The case arose from the settlement of an earlier case between the fee-paying school and the parents of two pupils. In return for their substantial investment, the parents expected their sons to achieve good results at A-level. But their expectations were unfulfilled. The parents refused to pay outstanding fees. The school sued. The parents counterclaimed, alleging that the school had failed to give the boys an adequate education.
At this point, the plot thickens: the parents included the boys in the title of their counterclaim. The school objected; the boys had never been named as defendants and so could not make a counterclaim. Their only recourse was to bring a fresh claim and that claim could only be in tort, since the boys were not privy to the contract for their education (the 1999 Act not then being in force). The district judge gave summary judgment for the school for the outstanding fees, struck out the boys' counterclaim, but directed a trial of the parents' counterclaim.
The counterclaim never came to trial. Unusually, the school admitted some shortcomings and made an offer, which, in 2002, resulted in a settlement 'in full and final settlement of all claims' between the parties. The guns fell silent.
It was almost two years later that the school and its advisers received a shock: in 2004, the boys, now in their early 20s, issued claims of their own against the school. They sought to recover, among other things, income which, they alleged, they had lost, and would in future lose, because of their inadequate education and damages for 'disillusionment'. The school sought an indemnity or contribution from its insurers and, on the ground that the compromise reached with the parents ought to have prevented the boys' claims, against its former solicitors and counsel. The insurers settled the claim against them. The court directed that the additional claims by the school against the solicitors and counsel be tried before the boys' claims.
The main proceedings raised interesting questions: could the boys sue for losses arising from the contract with their parents? If they sued in negligence, would they be prevented from recovering damages on the ground that their loss was purely economic (D & F Estates Ltd & ors v Church Commissioners for England & ors [1999] AC 177)? Ought the court, following the 'rule in Henderson' (Henderson v Henderson [1843] 3 Hare 100), to strike out the boys' claims as an abuse of process because they should have been brought with their parents' claim?
Unfortunately - from a purely legal point of view - these questions were never answered: the school settled the boys' claims in November 2005 for relatively small sums and costs. Only the claims against the solicitors and counsel remained.
It is an odd fact of the case that, six days before the settlement of the parents' claim in 2002, a trainee solicitor pointed out to the partner acting for the school the possibility of a further claim by the boys; the partner in turn mentioned the risk in a letter to counsel.
Mr Justice Tugendhat found that 'it was foreseen by [the solicitor] that the boys might sue', but that he did not have it in mind when, at the door of the court, the 2002 settlement was concluded.
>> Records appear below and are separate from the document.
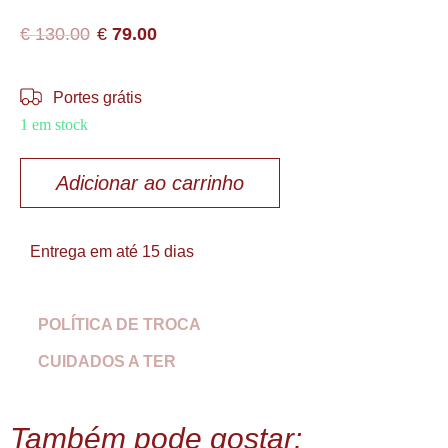
€
130.00
€
79.00
Portes grátis
1 em stock
Adicionar ao carrinho
Entrega em até 15 dias
POLÍTICA DE TROCA
CUIDADOS A TER
Também pode gostar: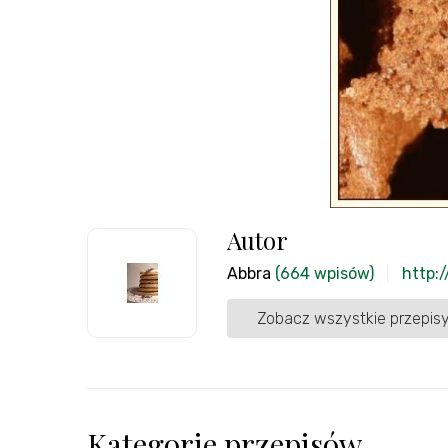
Autor
Abbra
(664 wpisów)
http:
Zobacz wszystkie przepisy
Kategorie przepisów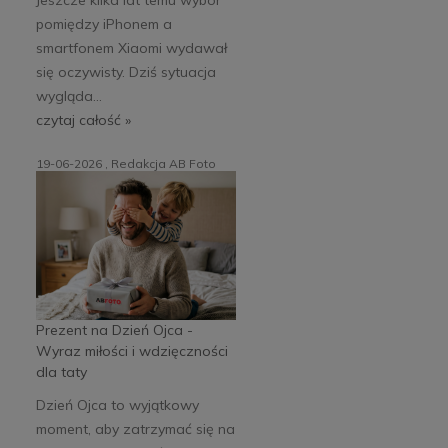
pomiędzy iPhonem a
smartfonem Xiaomi wydawał
się oczywisty. Dziś sytuacja
wygląda...
czytaj całość »
19-06-2026 , Redakcja AB Foto
Prezent na Dzień Ojca -
Wyraz miłości i wdzięczności
dla taty
Dzień Ojca to wyjątkowy
moment, aby zatrzymać się na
The partner said in evidence that he did not then address his mind to the possibility of a further claim because 'he had formed the view that the losses for which the boys might in principle be able to sue could not be proved on the evidence'.
Counsel gave a different justification: he said that he would have thought it unwise to invite the boys to make a claim with a view to settling it at the same time as their parents' claim; the boys might have obtained public funding and have declined to settle a case that they could pursue without risk.
Were the solicitors and counsel negligent? If they had considered approaching the boys, the solicitors might have thought it wiser to 'let sleeping dogs lie'. The judge found that 'it was impossible... to conclude that the solicitors ought to have taken the course... of trying to tie the boys into the negotiations and settlement'. It was not, therefore, 'a breach of duty for them to fail to take that course'. And, if the solicitors were not, it followed that counsel could not be negligent.
The judge emphasised that his decision depended on the facts; rather than being reassured, readers should ask themselves what they can learn from the difficulties in which the school's advisers found themselves.
Gosfield School had some protection against the boys' claims because the Contracts (Rights of Third Parties) Act 1999 was not in force when the contract for their education was made. Schools involved in future cases may not be so lucky. Solicitors who advise schools should ensure that standard terms of contract are signed by all parents, which exclude rights under the Act, require prompt, written notification of complaints and prevent claims for lost earnings. Failure to include these terms risks claims by pupils for a lifetime of economic loss arising from breach of the contract for their education.
The risk of a third-party claim is not, of course, confined to cases involving schools and their pupils. A defendant's solicitor should always consider potential claims by third parties before agreeing terms of settlement. Might a relative of the claimant or a company controlled by him make a claim? Might a joint debtor or guarantor seek a contribution? Whenever such a claim is possible, the cautious solicitor will guard against it by seeking, if not an agreement with the third party, then at least an indemnity from the claimant.